As China posted its slowest economic growth in nearly three decades, office buildings in big cities struggled with record-high vacancy rates in 2019.
The office vacancies in the four first-tier cities—Beijing, Shanghai, Shenzhen, and Guangzhou—have all reached the highest in nearly 10 years, each with vacancy rates around 10 percent. The situation in second-tier cities is even worse, with vacancy rates around 28 percent, real estate services company Cushman & Wakefield stated.
Among A-class office buildings, Beijing’s vacancy rate was roughly 16 percent in 2019, the highest since 2010; and Shenzhen’s vacancy rate was about 22 percent, a 6.3 percent increase from 2018.
Shanghai’s A-class office vacancy rate hit a record high of about 19 percent, according to a report released by Colliers International.
In the fourth quarter, 75 percent of office buildings in first-tier cities saw their rents drop from the third quarter, based on data from China Index Academy.
Take NEO Tower, a skyscraper office complex in Shenzhen, as an example. The monthly rent for office space was 260 yuan ($37.30) per square meter (about 11 square feet) in 2018, but fell to 170 yuan ($24.40), a 34.6 percent drop the following year, according to Chinese news portal Sohu.
Jiang Peng, deputy director of Colliers International’s market research division, told the China Times that the main factors for last year’s decline in office demand in Shanghai include the slowdown of the economy, pressure from deleveraging, and uncertainties from the U.S.-China trade friction. In addition, the overall office space supply was higher than usual in 2019.
An unidentified real estate professional who spoke to Chinese state media said he believes that bankrupt companies in the financial and service sectors, and early-stage venture capital firms are the main reasons for the high vacancy rates, since these companies are very sensitive to economic downturns.

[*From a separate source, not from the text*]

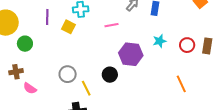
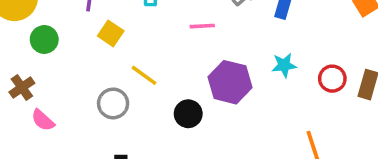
yellow square: (68, 27) -> (111, 33), moved
brown cross: (16, 72) -> (22, 88), turned -32
yellow line: (86, 88) -> (144, 75), moved, turned -35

Record High New Construction, Low Occupancy
At the same time, numerous landmark skyscraper office buildings made their debut in many of China’s first- and second-tier cities in 2019. For instance, Beijing’s CITIC Tower, hailed as the tallest building in the capital, the fourth-tallest in China, and the eighth-tallest in the world, passed completion inspection in November 2019.
The tower is 528 meters (1,732 feet) tall, with 108 stories above ground and seven underground stories, providing a total of 437,000 square meters (4.70 million square feet) of usable space, enough to accommodate 12,000 employees.
According to various sources from Chinese state media, newly completed A-class buildings in 2019 contribute about 1.02 million square meters (about 11 million square feet) of office space in Beijing, which account for roughly 10 percent of the total A-class space in the city.
Similarly, when Shenzhen’s A-class office vacancy reached 22.4 percent in the third quarter of 2019, 11 new office buildings were released on the market, which added 691,000 square meters (about 7.44 million square feet) of office space, 3.1 times that of the same period in 2018.
In Shanghai, it’s estimated that 2 million square meters (about 21.5 million square feet) of A-class office space will be added to the market in 2020.